Montreal - A North American environmental commission has dismissed an application by two Mexican animal-rights groups that say the seal hunt violates an international agreement on environmental protection.

A submission by the groups asserted that Ottawa is not enforcing its own laws with respect to the harp seal hunt in the Gulf of St. Lawrence and along the Newfoundland and Labrador coast.

Specifically, they said Canada is not enforcing regulations prescribing the methods and instruments that are allowed to kill seals.

The Commission for Environmental Co-operation recently ruled that it couldn't consider the submission because it does not assert a failure to effectively enforce environmental law.
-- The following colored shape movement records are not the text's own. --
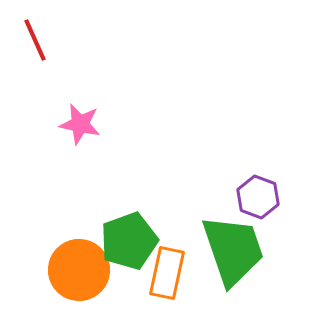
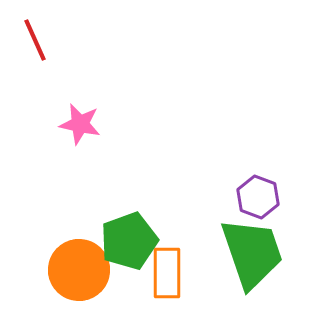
green trapezoid: moved 19 px right, 3 px down
orange rectangle: rotated 12 degrees counterclockwise
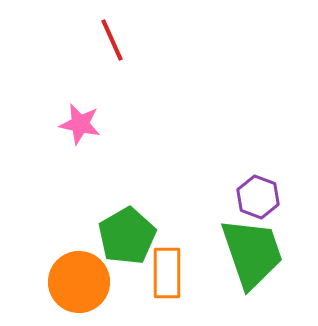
red line: moved 77 px right
green pentagon: moved 2 px left, 5 px up; rotated 10 degrees counterclockwise
orange circle: moved 12 px down
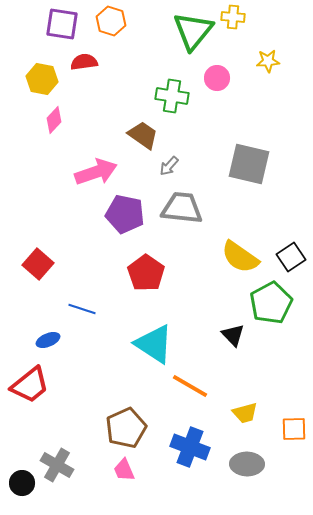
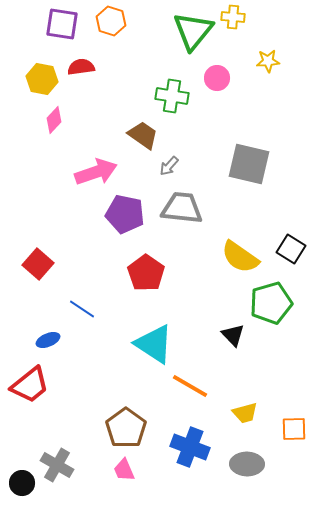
red semicircle: moved 3 px left, 5 px down
black square: moved 8 px up; rotated 24 degrees counterclockwise
green pentagon: rotated 12 degrees clockwise
blue line: rotated 16 degrees clockwise
brown pentagon: rotated 12 degrees counterclockwise
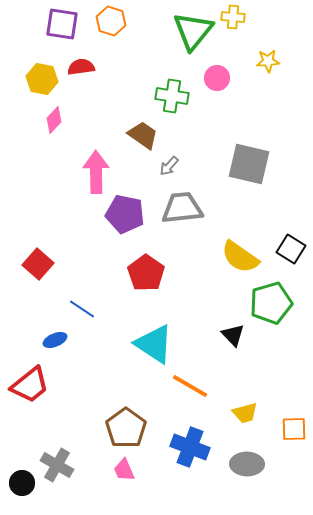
pink arrow: rotated 72 degrees counterclockwise
gray trapezoid: rotated 12 degrees counterclockwise
blue ellipse: moved 7 px right
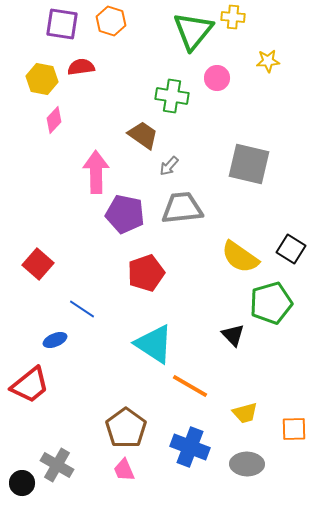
red pentagon: rotated 18 degrees clockwise
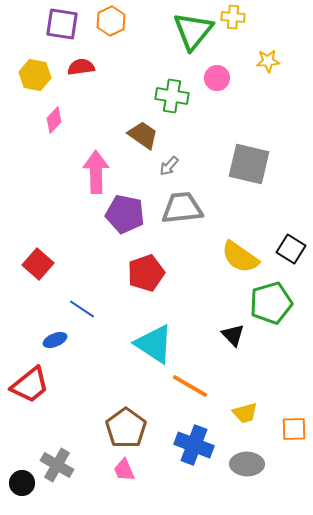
orange hexagon: rotated 16 degrees clockwise
yellow hexagon: moved 7 px left, 4 px up
blue cross: moved 4 px right, 2 px up
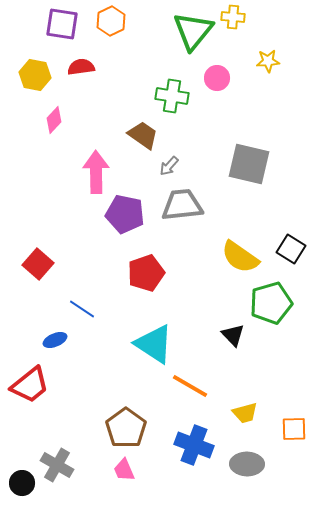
gray trapezoid: moved 3 px up
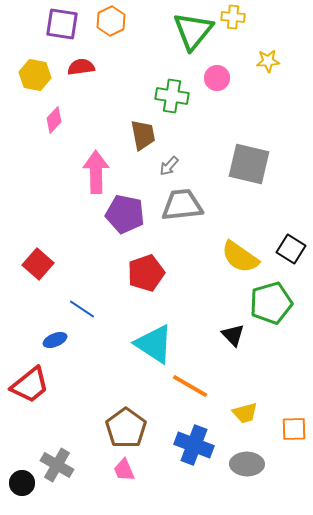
brown trapezoid: rotated 44 degrees clockwise
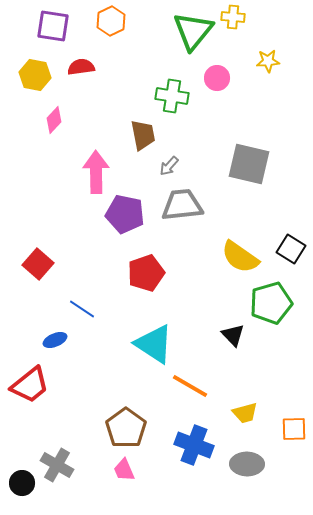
purple square: moved 9 px left, 2 px down
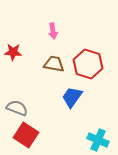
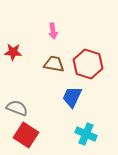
blue trapezoid: rotated 10 degrees counterclockwise
cyan cross: moved 12 px left, 6 px up
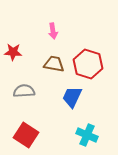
gray semicircle: moved 7 px right, 17 px up; rotated 25 degrees counterclockwise
cyan cross: moved 1 px right, 1 px down
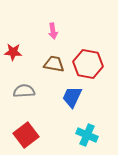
red hexagon: rotated 8 degrees counterclockwise
red square: rotated 20 degrees clockwise
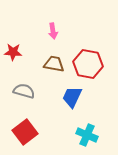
gray semicircle: rotated 20 degrees clockwise
red square: moved 1 px left, 3 px up
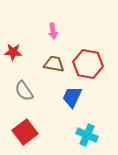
gray semicircle: rotated 140 degrees counterclockwise
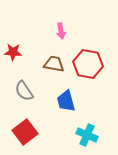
pink arrow: moved 8 px right
blue trapezoid: moved 6 px left, 4 px down; rotated 40 degrees counterclockwise
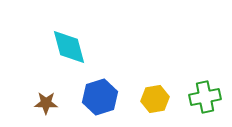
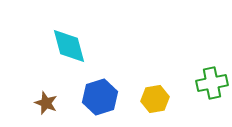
cyan diamond: moved 1 px up
green cross: moved 7 px right, 14 px up
brown star: rotated 20 degrees clockwise
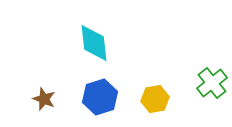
cyan diamond: moved 25 px right, 3 px up; rotated 9 degrees clockwise
green cross: rotated 28 degrees counterclockwise
brown star: moved 2 px left, 4 px up
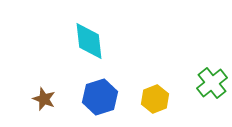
cyan diamond: moved 5 px left, 2 px up
yellow hexagon: rotated 12 degrees counterclockwise
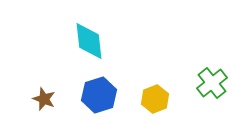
blue hexagon: moved 1 px left, 2 px up
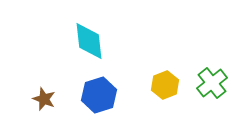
yellow hexagon: moved 10 px right, 14 px up
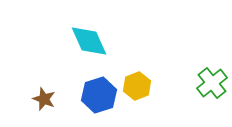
cyan diamond: rotated 18 degrees counterclockwise
yellow hexagon: moved 28 px left, 1 px down
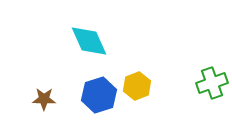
green cross: rotated 20 degrees clockwise
brown star: rotated 20 degrees counterclockwise
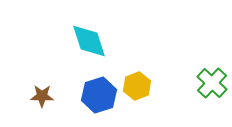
cyan diamond: rotated 6 degrees clockwise
green cross: rotated 28 degrees counterclockwise
brown star: moved 2 px left, 3 px up
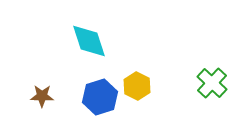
yellow hexagon: rotated 12 degrees counterclockwise
blue hexagon: moved 1 px right, 2 px down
The commission was established by Canada, the United States and Mexico to address environmental issues, with a focus on those arising from the North American free-trade agreement.

Under its rules, anyone can submit a claim alleging that NAFTA countries have failed to effectively enforce environmental law.

In New York yesterday, Prime Minister Stephen Harper defended the annual seal hunt, saying it is "dedicated today to humane and regulated practices."

"The seal population is exploding in Canada - it's not an endangered species by any means," he said after a speech to the Council on Foreign Relations.

Mr. Harper called the hunt "a small industry of animal husbandry."

"There is no reason to discriminate against it any more than any other industry of animal husbandry," he said. "We will not be bullied or blackmailed into forcing people out of that industry who depend on the livelihood based on things that are simply on stories and on allegations that are simply not true."